*Task description*
Extract each line from the entries below that has the string "Please" in it.

*Available records*
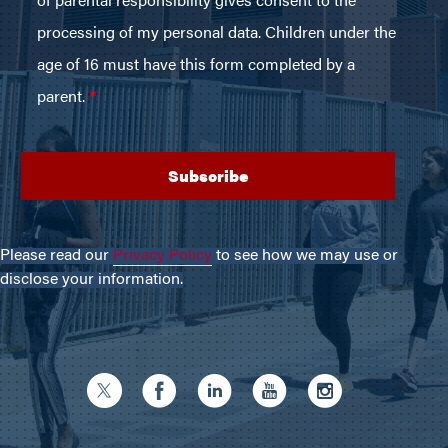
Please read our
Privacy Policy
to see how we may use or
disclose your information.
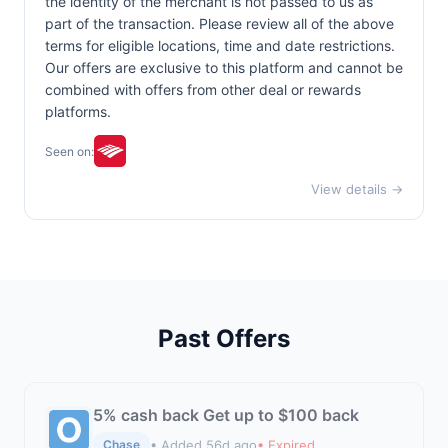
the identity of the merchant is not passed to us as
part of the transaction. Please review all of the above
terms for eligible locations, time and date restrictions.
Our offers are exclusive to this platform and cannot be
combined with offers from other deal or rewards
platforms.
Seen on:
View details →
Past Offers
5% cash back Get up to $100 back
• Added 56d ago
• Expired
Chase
==
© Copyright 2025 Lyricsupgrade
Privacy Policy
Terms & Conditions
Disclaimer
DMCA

*Completed exercise*
Please read our
part of the transaction. Please review all of the above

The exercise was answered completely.